The Saturday night Bollywood Dance Party featured DJ Yogz and DJ D-Xtreme of the Boston Sound and Light Co., mixing contemporary Bollywood and bhangra music with Western dance music. The whole room feels like a disco in Mumbai with the decorations and fantastic clothing worn by festival goers.
Earlier in the day multimedia artist Raghava KK gave a talk on his career and his latest project, a “brainwave installation.†Raghava KK started as a cartoonist but has gone on to work in a wide range of traditional and electronic media, while also moving from India to New York.
Dakshina Dance Company, from Washington, D.C., which was founded in 2003 with the aim of mixing traditional and modern dance styles, performed both days of the festival. They performed Bharatanatyam, a highly evolved from of Indian classical dance, done in the courts. The company performs a fusion version, which blends with contemporary and modern dance.
On both Saturday and Sunday, Lakha Khan sang and played the sarangi, a stringed instrument like the violin. Khan belongs to the Manganiyar, a caste of Muslim musicians in the state of Rajasthan who have passed their skills down from generation to generation.

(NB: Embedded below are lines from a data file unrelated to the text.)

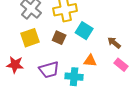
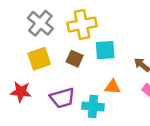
cyan square: (84, 31) -> (105, 50), turned -36

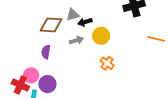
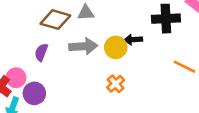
black arrow: (85, 22) -> (133, 40), moved
gray arrow: (76, 40) -> (83, 46), size x1.5

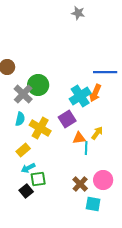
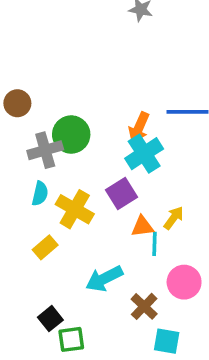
orange arrow: (95, 93) -> (139, 128), moved
gray cross: (23, 94) -> (45, 150), turned 30
cyan arrow: (28, 168) -> (104, 279), moved, size x1.5
green square: (38, 179) -> (71, 339), moved
pink circle: (103, 180) -> (184, 282), moved

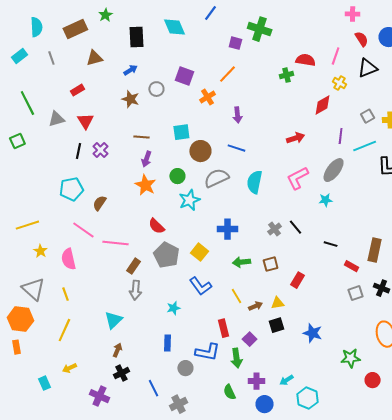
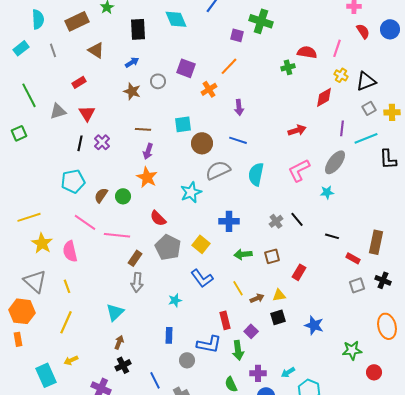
brown triangle: (94, 58) -> (96, 50), turned 48
black triangle: (368, 68) -> (366, 81), moved
green circle: (177, 176) -> (123, 196), moved
yellow star: (40, 251) -> (42, 243), size x1.5
cyan rectangle: (44, 383) -> (46, 375), size x1.6

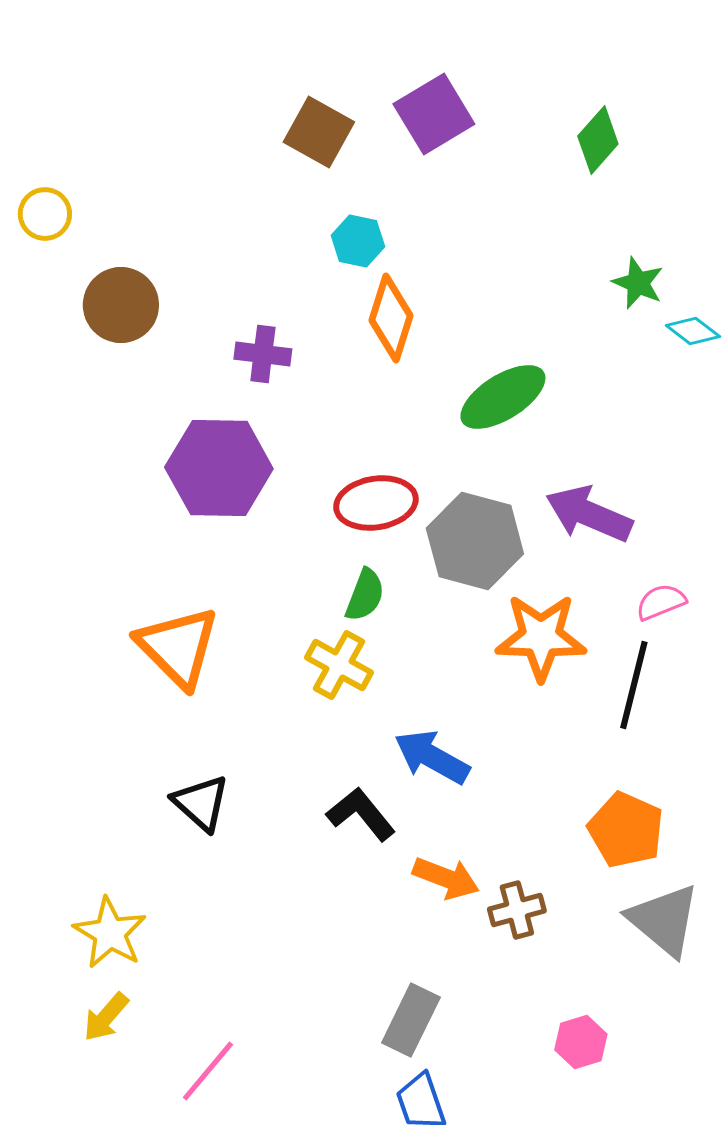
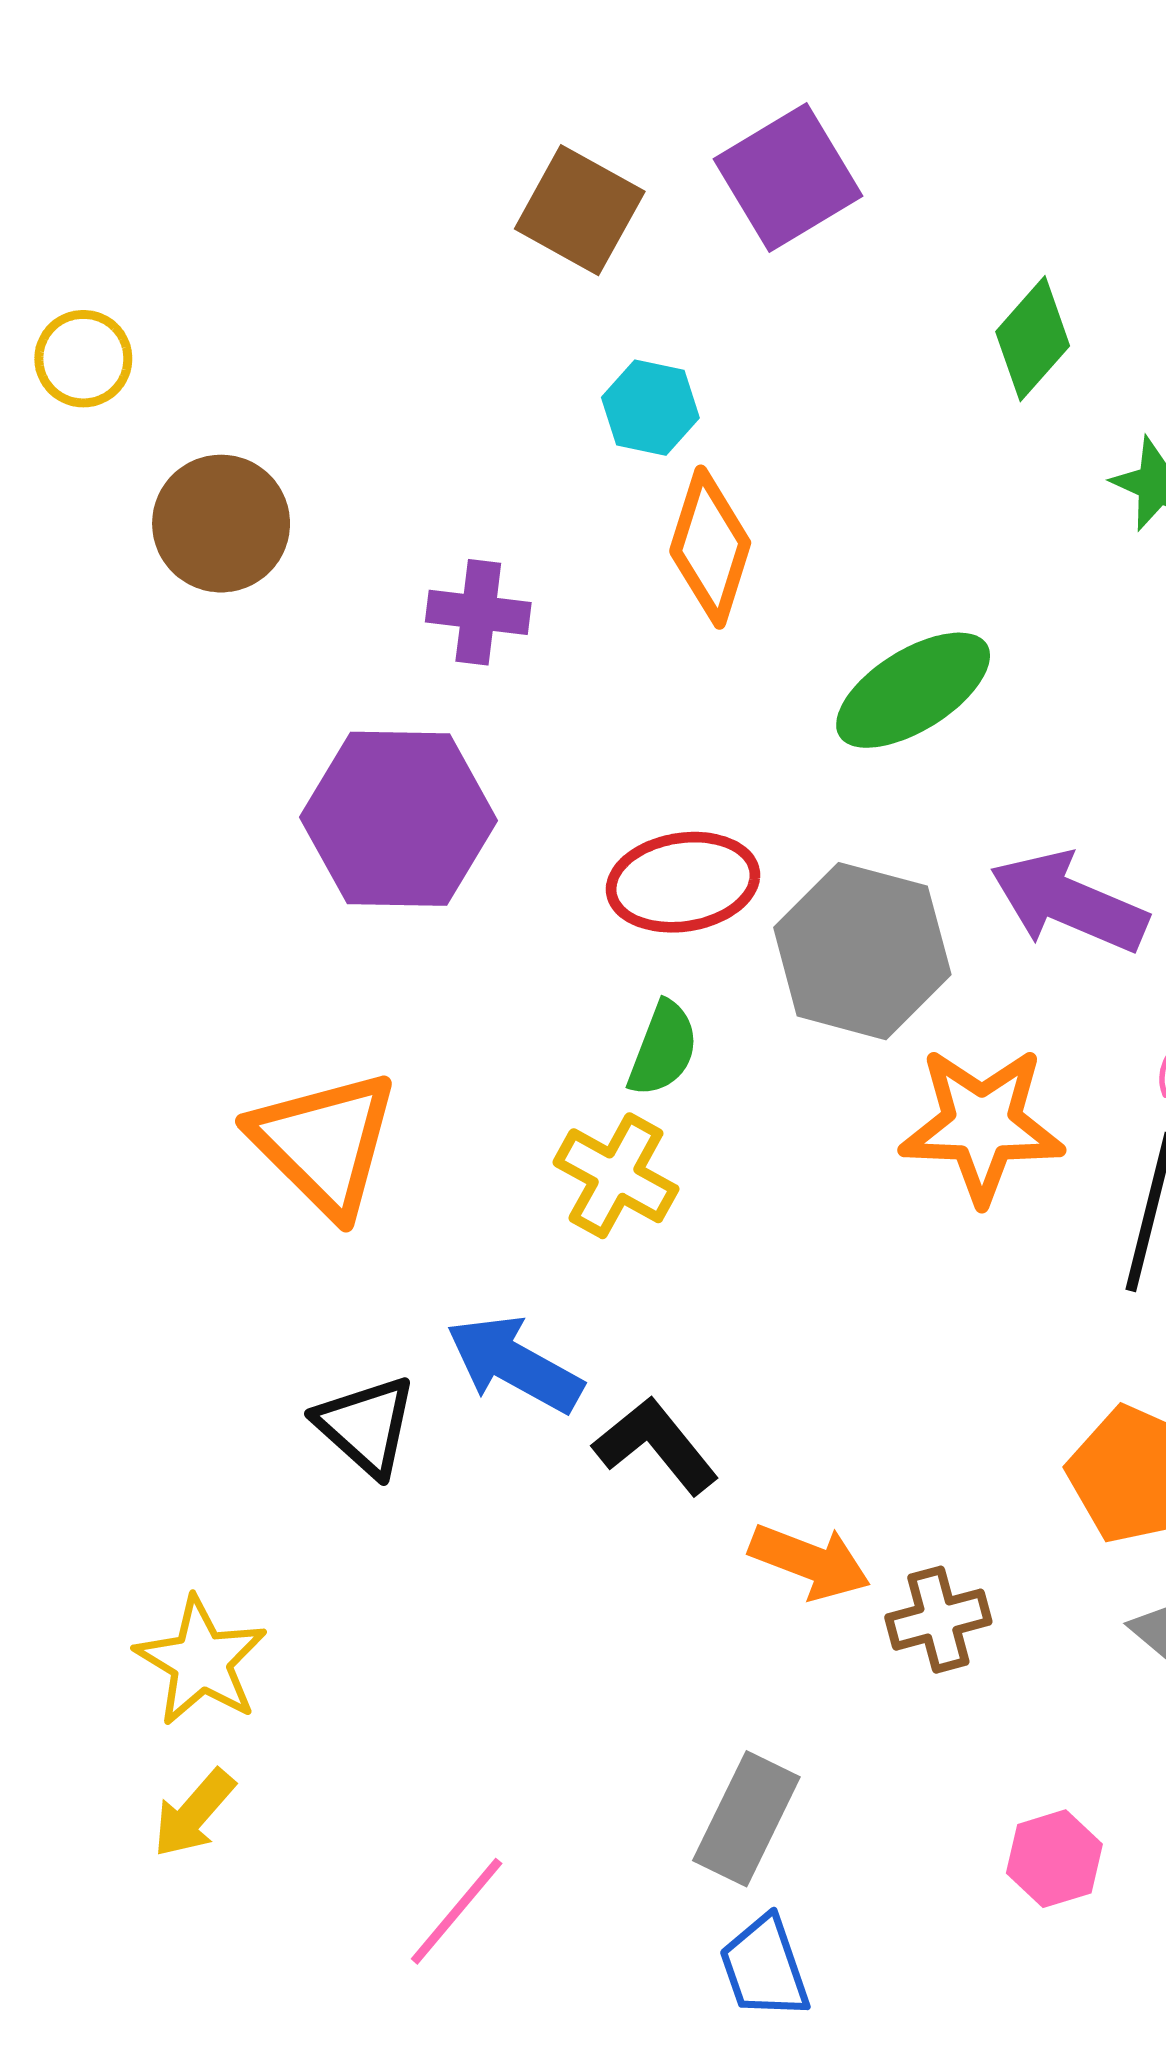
green diamond: (598, 140) -> (1033, 339), moved
blue arrow: (432, 757) -> (515, 1364), moved
pink line: (208, 1071) -> (457, 1911), moved

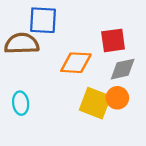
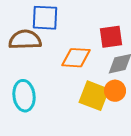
cyan ellipse: (21, 103) -> (24, 96), size x1.4

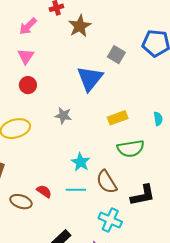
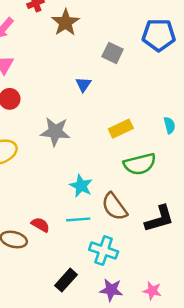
blue triangle: (90, 79) -> (83, 84), size x0.5
gray star: (63, 116) -> (55, 132), size x1.4
cyan cross: (110, 220) -> (104, 251), moved

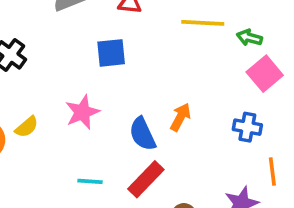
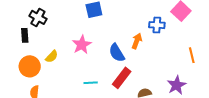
blue cross: (247, 127) -> (157, 25), moved
orange line: (272, 171) -> (192, 55), moved

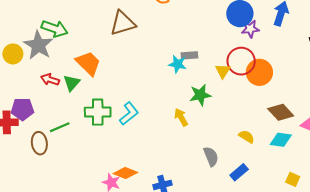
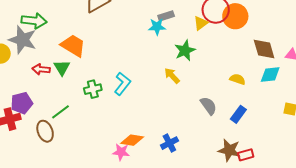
yellow triangle: (223, 71) -> (201, 23), turned 35
green cross: (98, 112) -> (93, 89), size x0.7
brown diamond: (281, 112) -> (264, 49), turned 40

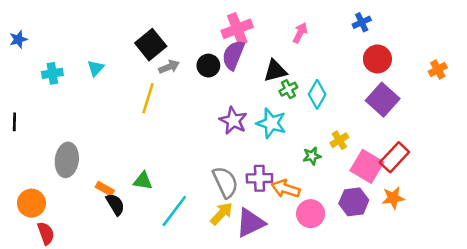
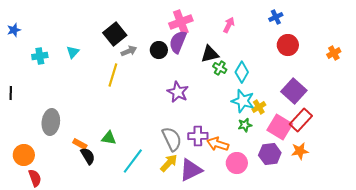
green cross: (288, 89) -> (220, 68), turned -32
purple square: (383, 100) -> (294, 91), moved
cyan star: (271, 123) -> (243, 101), moved
green star: (312, 156) -> (245, 125), moved

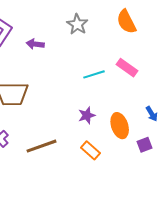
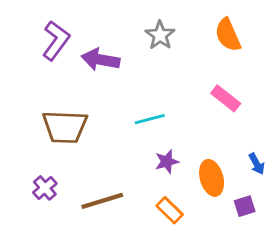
purple arrow: (35, 44) -> (101, 60), size x1.5
cyan line: (94, 74) -> (150, 119), moved

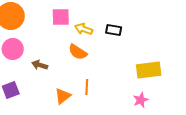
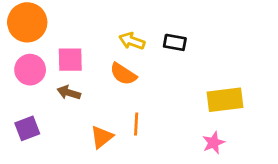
pink square: (61, 17) -> (70, 60), moved

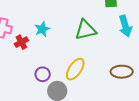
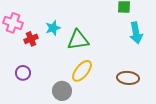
green triangle: (86, 30) -> (78, 40), moved
purple circle: (43, 74) -> (23, 73), moved

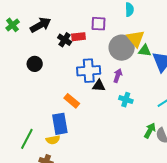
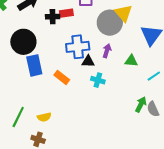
black cross: (65, 40) -> (53, 17), turned -32
green triangle: (145, 50) -> (131, 61), moved
black circle: (35, 64) -> (23, 42), size x1.6
cyan cross: (126, 100) -> (98, 80), moved
blue rectangle: (60, 124) -> (34, 65), moved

Khan’s music was recently recorded by Amarrass Records, a company that is trying to preserve traditional forms of music in India. Founder Ankur Malhotra gave a talk on this kind of folk music on Sunday.
The efforts of Amarrass Records have been compared to those of American folk music collector Alan Lomax, who went into the field in the early 1900s century to record blues, folk and bluegrass music for preservation.
Sunday New York Times columnist Anand Giridharadas, a second generation Indian-American told about his adventures reporting from India, which became the subject of his book India Calling.
Thousands of people attended the weekend-long festival. Bollywood tickets go on sale again in January.